▸ **Work order**
Please print the full listing below exactly, but not the pictures in it.

▸ **Data to use**
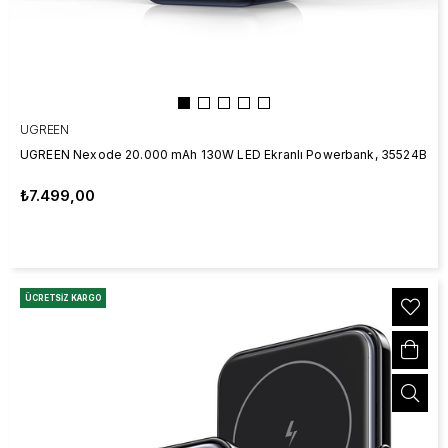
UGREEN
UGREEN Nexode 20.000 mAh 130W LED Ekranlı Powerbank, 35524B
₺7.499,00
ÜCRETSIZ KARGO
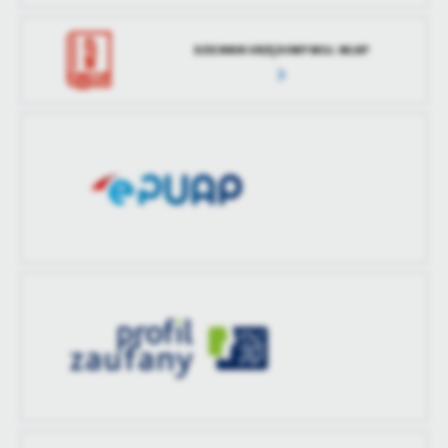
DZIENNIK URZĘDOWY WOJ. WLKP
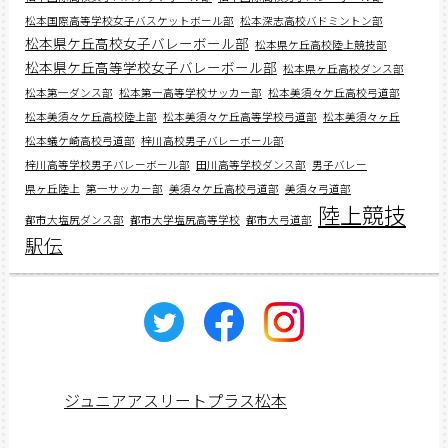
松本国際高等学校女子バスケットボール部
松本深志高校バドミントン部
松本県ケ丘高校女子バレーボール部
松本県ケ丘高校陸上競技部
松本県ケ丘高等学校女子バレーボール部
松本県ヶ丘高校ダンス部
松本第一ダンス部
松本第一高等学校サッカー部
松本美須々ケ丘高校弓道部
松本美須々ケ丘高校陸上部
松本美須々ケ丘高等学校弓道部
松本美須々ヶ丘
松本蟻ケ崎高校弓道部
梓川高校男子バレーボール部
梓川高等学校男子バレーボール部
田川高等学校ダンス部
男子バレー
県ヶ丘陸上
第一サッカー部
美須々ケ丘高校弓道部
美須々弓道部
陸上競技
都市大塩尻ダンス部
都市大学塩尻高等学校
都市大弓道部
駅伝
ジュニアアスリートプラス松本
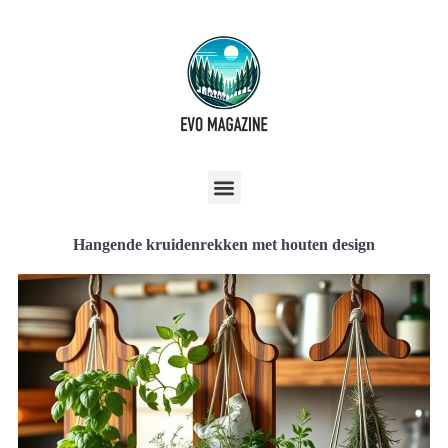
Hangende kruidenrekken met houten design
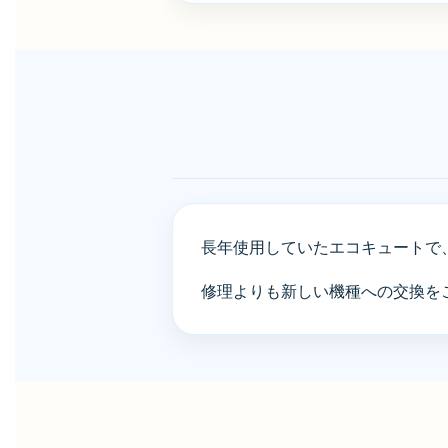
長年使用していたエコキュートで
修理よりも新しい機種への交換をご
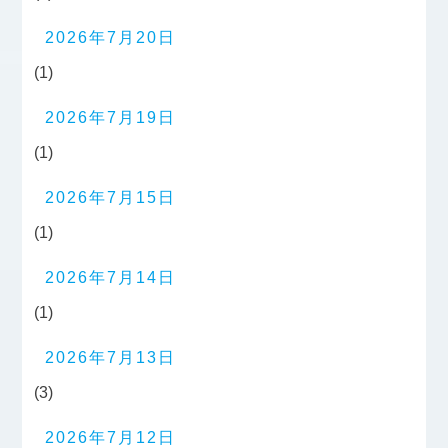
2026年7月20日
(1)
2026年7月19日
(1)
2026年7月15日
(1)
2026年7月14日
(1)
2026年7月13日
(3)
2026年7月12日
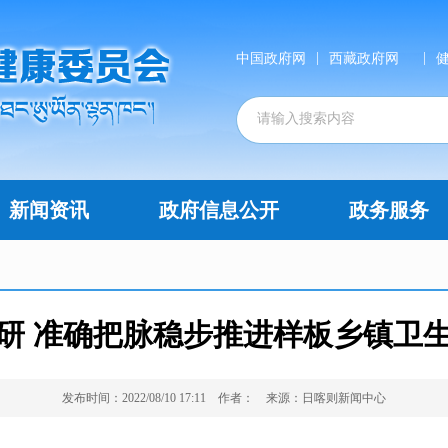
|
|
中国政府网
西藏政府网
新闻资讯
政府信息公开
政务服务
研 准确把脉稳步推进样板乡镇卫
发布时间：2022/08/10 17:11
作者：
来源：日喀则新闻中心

▸ **Task solution**
UGREEN
UGREEN Nexode 20.000 mAh 130W LED Ekranlı Powerbank, 35524B
₺7.499,00
ÜCRETSIZ KARGO
DZIENNIK URZĘDOWY WOJ. WLKP
松本国際高等学校女子バスケットボール部
松本深志高校バドミントン部
松本県ケ丘高校女子バレーボール部
松本県ケ丘高校陸上競技部
松本県ケ丘高等学校女子バレーボール部
松本県ヶ丘高校ダンス部
松本第一ダンス部
松本第一高等学校サッカー部
松本美須々ケ丘高校弓道部
松本美須々ケ丘高校陸上部
松本美須々ケ丘高等学校弓道部
松本美須々ヶ丘
松本蟻ケ崎高校弓道部
梓川高校男子バレーボール部
梓川高等学校男子バレーボール部
田川高等学校ダンス部
男子バレー
県ヶ丘陸上
第一サッカー部
美須々ケ丘高校弓道部
美須々弓道部
陸上競技
都市大塩尻ダンス部
都市大学塩尻高等学校
都市大弓道部
駅伝
ジュニアアスリートプラス松本
Hangende kruidenrekken met houten design
長年使用していたエコキュートで
修理よりも新しい機種への交換をご
2026年7月20日
(1)
2026年7月19日
(1)
2026年7月15日
(1)
2026年7月14日
(1)
2026年7月13日
(3)
2026年7月12日
|
|
中国政府网
西藏政府网
新闻资讯
政府信息公开
政务服务
研 准确把脉稳步推进样板乡镇卫
发布时间：2022/08/10 17:11
作者：
来源：日喀则新闻中心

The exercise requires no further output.